There’s a scene that has Dr. Banks being taken there via a small cigar shaped craft, which indicates that the atmosphere there does have some levels of oxygen. Also, while departing it is noticed that the shells turn into what looks more like a dense mist that eventually fades away and disappears entirely.
So, you’re still perplexed as to who they are? Well, other from being able to see and hear them, they leave no imprints, which make it difficult to respond to this question in any meaningful way.
Why did they park where they did? Even the world’s most decorated experts donot have an answer to this question. However, the most plausible theory is that they chose places onEarth with the lowest incidents of lightning strikes.
The Director At His Best
In a nutshell, Arrival is an extraterrestrial invasion film in which linguistics plays a significant part in both how humans attempt to communicate with their invaders and how language and memory affect human experiences.
Very few mainstream directors who are currently working in Hollywood are capable of coming up with movies that not only succeed in rising above their marketable ambitions but also manage to retain popular appeal. It goes without saying that Denis Villeneuve is one such director who conclusively falls in that category.
Villeneuve even consulted linguistics specialists from McGill University in order to create the alien language. Together with Heisserer, he devised a fully functional visual alien language.
So much so that they actually created a logogram bible that included over a hundred different entirely operative logograms, seventy-one of which are featured in the film itself. The circular inky alien language that the flick boasts was created by Montreal artist Martine Bertrand.
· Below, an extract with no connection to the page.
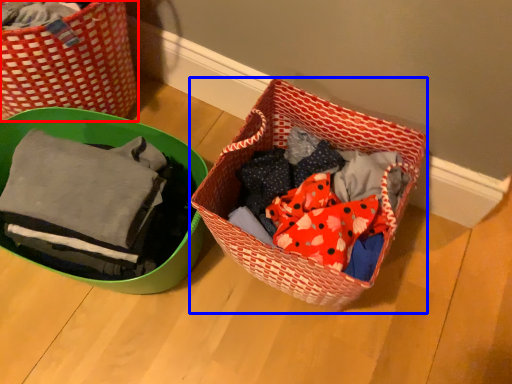 Question: Which object appears closest to the camera in this image, picnic basket (highlighted by a red box) or picnic basket (highlighted by a blue box)?

Choices:
 (A) picnic basket
 (B) picnic basket

Answer: (B)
It also happens to be the artist’s son who created the drawings of Hannah.
There’s no excuse not to see this film, especially when the finale is both a Mindbender and a heartbreaking one.
True, the 2016 science fiction drama film left a lot of questions unresolved. What, for example, will happen after 3000 years? Or how would knowing the future change the world’s existing state? If you know what is going to happen, can you keep it from happening? Well, the movie did not have of these answers. But that did not stop the producers of the movie from picking up the rights to adapt another short sci-fi story – The Message by Ken Liu.
The story was originally published in the Interzone magazine back in 2012. Liu was encouraged to pen down the story partly because of his very experience as a new parent.
The story follows an archaeologist who reunites with his estranged daughter while on a trip to study a long-extinct extraterrestrial society on a faraway planet. On the planet, the team encounters several issues that ultimately connect to the aliens’ fate as well as their personal relationship.
Apparently, the story features all the trademarks and ingredients that brought director Denis Villeneuve’s opus such considerable commendation. Just imagine this – a father and his daughter’s bonding set against the backdrop of some prehistoric alien ruins. Add to that a mysterious problem that the duo has to confront at its core. Well, if you ask us, we think it’s already a hit!
The adaptation will be produced by the production firms 21 Laps Entertainment and FilmNation Entertainment, which are now looking for a director and a screenplay.